The entire sky is wonderful at this time, displaying many of our brightest stars. If you're learning the sky with the help of these articles, you'll still find many of the major constellations I've covered: Andromeda, with Perseus not far behind. Cassiopeia, Cepheus, the dippers and Draco, of course, never set for us.

The Planet Path
The twelve constellations of the Zodiac are of special interest to astronomers. The Sun and the planets all follow a path, called the Ecliptic, that runs through these constellations. The Sun moves through about one constellation each month, so the star chart covers about two months of the Sun's yearly journey. Our Moon also follows this path, but not as closely.

Two Clusters and a Nebula
There are three special objects marked on the star map. Taurus has two open clusters: The Pleiades and the Hyades, both worth seeing with the naked eye or binoculars. They are so big that a telescope is often not the best choice. Orion's sword has M42, the great Orion Nebula, birthplace of stars. It's interesting with the naked eye, and can be rivetting in a telescope.  Make a drawing!

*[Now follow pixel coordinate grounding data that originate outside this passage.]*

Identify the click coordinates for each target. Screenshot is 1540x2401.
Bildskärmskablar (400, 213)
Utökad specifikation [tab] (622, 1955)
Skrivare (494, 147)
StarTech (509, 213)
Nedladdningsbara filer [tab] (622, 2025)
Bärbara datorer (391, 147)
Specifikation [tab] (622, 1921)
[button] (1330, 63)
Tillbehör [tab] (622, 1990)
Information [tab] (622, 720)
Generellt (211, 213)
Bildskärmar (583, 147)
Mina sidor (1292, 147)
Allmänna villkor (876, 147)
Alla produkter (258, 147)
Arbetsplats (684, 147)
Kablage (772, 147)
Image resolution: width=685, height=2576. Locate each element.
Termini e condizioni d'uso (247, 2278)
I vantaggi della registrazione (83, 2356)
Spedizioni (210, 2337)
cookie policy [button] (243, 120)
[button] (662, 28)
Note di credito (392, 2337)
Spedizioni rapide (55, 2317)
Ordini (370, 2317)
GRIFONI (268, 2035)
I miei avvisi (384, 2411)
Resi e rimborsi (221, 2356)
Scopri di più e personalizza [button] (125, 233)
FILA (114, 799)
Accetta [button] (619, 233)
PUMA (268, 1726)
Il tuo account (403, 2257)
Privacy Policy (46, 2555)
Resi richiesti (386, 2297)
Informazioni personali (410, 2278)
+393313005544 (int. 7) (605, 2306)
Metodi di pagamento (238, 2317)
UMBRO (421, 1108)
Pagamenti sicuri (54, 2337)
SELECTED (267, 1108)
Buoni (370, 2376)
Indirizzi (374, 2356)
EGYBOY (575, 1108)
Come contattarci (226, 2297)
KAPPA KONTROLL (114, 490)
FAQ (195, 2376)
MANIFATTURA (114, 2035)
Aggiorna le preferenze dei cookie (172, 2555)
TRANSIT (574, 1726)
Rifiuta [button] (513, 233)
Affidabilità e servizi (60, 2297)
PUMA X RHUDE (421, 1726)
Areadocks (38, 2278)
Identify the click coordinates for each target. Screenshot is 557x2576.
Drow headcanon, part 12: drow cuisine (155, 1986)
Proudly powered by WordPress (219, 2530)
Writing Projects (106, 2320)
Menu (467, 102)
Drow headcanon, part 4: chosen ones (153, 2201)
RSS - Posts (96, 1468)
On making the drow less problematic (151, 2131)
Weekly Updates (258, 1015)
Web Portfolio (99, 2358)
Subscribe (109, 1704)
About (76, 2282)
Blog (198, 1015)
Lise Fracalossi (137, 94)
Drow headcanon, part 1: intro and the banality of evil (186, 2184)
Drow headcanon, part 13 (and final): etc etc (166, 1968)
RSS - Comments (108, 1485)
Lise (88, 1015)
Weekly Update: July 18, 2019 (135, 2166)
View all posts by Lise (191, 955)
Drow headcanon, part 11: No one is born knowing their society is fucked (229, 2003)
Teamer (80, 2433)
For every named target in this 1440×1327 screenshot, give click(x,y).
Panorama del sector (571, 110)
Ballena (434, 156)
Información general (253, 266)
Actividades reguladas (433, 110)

For those of you following the Greek mythology, two of these constellations are connected to the Hercules stories. As a boy, Hercules learned wrestling from Pollux, twin of Castor. As one of his tasks, set by the jealous Hera, Hercules had to defeat the Cretan Bull. Another of his tasks was to kill the Nemean Lion, commemorated in Leo, a constellation I show you in another article. Hercules himself is not nearby, but is featured in another article.